The other lectures in this series are:
Interpretation
Busyness of the “I”
Each individual has an “I” within, but each is part of a greater whole. Just as a river is made of many drops.
In the opening of the Bhagavad Gita we are shown duality. Krishna rides to the middle of the battlefield surveying the two armies; one on either side. This position requires a decision.
Automatically we start to evaluate, compare and think – the “I” must make a choice. This is the benefit and disadvantage of this position.
The more we think, the less time there is to do. And so, we feel the pressure of time. We develop this habit of keeping ourselves busy, creating our own suffering.
We keep ourselves busy by not evaluating properly, and not providing ourselves with rest. Then, at the end of the day we feel exhausted rather than happy.
Why does this happen? The “I” has projected the idea of “I am managing”. But is it?

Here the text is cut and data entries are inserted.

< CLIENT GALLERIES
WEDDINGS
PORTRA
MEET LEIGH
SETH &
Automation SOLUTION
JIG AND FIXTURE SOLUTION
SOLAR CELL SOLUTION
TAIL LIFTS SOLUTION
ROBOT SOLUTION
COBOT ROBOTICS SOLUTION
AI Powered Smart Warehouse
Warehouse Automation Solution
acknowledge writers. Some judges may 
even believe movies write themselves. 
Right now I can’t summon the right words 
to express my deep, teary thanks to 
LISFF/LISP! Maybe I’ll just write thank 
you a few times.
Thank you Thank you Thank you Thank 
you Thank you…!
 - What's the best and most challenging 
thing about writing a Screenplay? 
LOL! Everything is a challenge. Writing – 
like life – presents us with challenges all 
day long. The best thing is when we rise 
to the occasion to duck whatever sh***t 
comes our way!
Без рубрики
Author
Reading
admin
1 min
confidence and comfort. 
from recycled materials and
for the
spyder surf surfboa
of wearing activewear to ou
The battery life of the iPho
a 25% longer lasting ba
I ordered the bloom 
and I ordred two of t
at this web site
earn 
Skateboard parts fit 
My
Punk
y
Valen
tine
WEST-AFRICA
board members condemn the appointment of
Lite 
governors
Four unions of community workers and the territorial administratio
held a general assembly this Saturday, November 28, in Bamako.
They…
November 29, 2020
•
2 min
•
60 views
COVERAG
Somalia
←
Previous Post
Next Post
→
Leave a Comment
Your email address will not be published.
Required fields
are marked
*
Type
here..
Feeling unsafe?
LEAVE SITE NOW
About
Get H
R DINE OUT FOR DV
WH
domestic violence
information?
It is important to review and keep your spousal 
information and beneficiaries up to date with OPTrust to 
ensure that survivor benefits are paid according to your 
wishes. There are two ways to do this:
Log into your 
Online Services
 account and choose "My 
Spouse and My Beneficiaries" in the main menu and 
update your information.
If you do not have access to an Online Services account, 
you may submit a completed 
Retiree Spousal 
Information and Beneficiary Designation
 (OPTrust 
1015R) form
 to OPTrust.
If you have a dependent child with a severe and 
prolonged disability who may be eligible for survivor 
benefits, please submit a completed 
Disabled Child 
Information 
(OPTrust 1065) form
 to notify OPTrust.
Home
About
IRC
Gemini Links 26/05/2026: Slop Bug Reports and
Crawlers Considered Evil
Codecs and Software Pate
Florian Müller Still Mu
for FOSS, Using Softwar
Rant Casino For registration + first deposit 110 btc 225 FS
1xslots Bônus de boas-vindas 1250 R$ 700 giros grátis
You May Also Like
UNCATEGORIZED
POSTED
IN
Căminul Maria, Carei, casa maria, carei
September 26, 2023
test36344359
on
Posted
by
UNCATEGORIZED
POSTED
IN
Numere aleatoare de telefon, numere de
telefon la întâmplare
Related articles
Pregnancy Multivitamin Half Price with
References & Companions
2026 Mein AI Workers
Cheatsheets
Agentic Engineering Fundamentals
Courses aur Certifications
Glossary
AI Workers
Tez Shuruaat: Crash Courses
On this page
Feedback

We must learn to accept reality as it is.
Game of Obligation
In any interaction between people there must be a giver and receiver. One exists because of the other. We can see this in the Yoga Sutras, Sadhana Pada, Verse 3.
But the “I” does not like to be under obligation to another, it likes to oblige. This “giving”, is the position of power. It is a game played, by the “I” trying to prove their superiority, to bring the other “I” under obligation.
Why does the “I” deliberately prepare the agenda to get exhausted and to be unhappy? “I” doesn’t like to be the receiver, to be on the negative side; to lose.
You can try to fill the cup, keeping yourself busy, reaching 99.99% full but you will always be missing something.
The “I” needs to accept that we will always be half full and half empty. We will oscillate from plus to minus and back again. In this way we will be complete, yet half full.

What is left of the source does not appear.